Hammes Fabian, Hagg Alexander, Asteroth Alexander, Link Daniel
Chair of Performance Analysis and Sports Informatics, Department of Sport and Health Science, Technical University of Munich, Munich, Germany.
Computer Science, Institute of Technology, Resource and Energy-Efficient Engineering, Bonn-Rhein-Sieg University of Applied Sciences, Sankt Augustin, Germany.
Front Sports Act Living. 2022 Jul 11;4:861466. doi: 10.3389/fspor.2022.861466. eCollection 2022.
This paper explores the role of artificial intelligence (AI) in elite sports.
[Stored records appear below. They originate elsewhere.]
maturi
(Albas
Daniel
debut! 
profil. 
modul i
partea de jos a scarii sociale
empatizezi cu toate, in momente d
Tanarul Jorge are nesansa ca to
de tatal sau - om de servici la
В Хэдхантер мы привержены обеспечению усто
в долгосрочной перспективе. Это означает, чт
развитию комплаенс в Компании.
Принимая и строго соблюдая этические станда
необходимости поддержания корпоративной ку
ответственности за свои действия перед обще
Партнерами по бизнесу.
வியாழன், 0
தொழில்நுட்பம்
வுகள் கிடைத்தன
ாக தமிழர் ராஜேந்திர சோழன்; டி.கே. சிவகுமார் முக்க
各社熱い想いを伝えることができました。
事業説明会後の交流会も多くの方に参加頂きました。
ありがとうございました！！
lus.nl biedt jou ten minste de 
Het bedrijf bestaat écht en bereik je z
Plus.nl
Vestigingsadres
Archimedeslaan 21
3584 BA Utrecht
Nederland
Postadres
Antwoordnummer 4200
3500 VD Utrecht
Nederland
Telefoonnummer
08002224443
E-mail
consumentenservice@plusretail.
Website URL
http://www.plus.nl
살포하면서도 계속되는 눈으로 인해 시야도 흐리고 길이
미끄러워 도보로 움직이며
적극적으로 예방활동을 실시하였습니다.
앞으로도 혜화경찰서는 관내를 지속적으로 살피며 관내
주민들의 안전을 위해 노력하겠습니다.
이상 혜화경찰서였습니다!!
We approach the topic from two perspectives. Firstly, we provide a literature based overview of AI success stories in areas other than sports. We identified multiple approaches in the area of Machine Perception, Machine Learning and Modeling, Planning and Optimization as well as Interaction and Intervention, holding a potential for improving training and competition. Secondly, we discover the present status of AI use in elite sports. Therefore, in addition to another literature review, we interviewed leading sports scientist, which are closely connected to the main national service institute for elite sports in their countries. The analysis of this literature review and the interviews show that the most activity is carried out in the methodical categories of signal and image processing. However, projects in the field of modeling & planning have become increasingly popular within the last years. Based on these two perspectives, we extract deficits, issues and opportunities and summarize them in six key challenges faced by the sports analytics community. These challenges include data collection, controllability of an AI by the practitioners and explainability of AI results.
本文探讨了人工智能(AI)在精英体育中的作用。我们从两个角度来探讨这个话题。首先,我们基于文献综述了人工智能在体育以外领域的成功案例。我们在机器感知、机器学习与建模、规划与优化以及交互与干预等领域确定了多种方法,这些方法具有改善训练和比赛的潜力。其次,我们了解了人工智能在精英体育中的应用现状。因此,除了另一篇文献综述外,我们还采访了与各自国家主要精英体育服务机构密切相关的顶尖体育科学家。对这篇文献综述和访谈的分析表明,最活跃的领域是信号和图像处理方法类别。然而,在过去几年中,建模与规划领域的项目越来越受欢迎。基于这两个角度,我们提取了不足、问题和机遇,并将它们总结为体育分析界面临的六个关键挑战。这些挑战包括数据收集、从业者对人工智能的可控性以及人工智能结果的可解释性。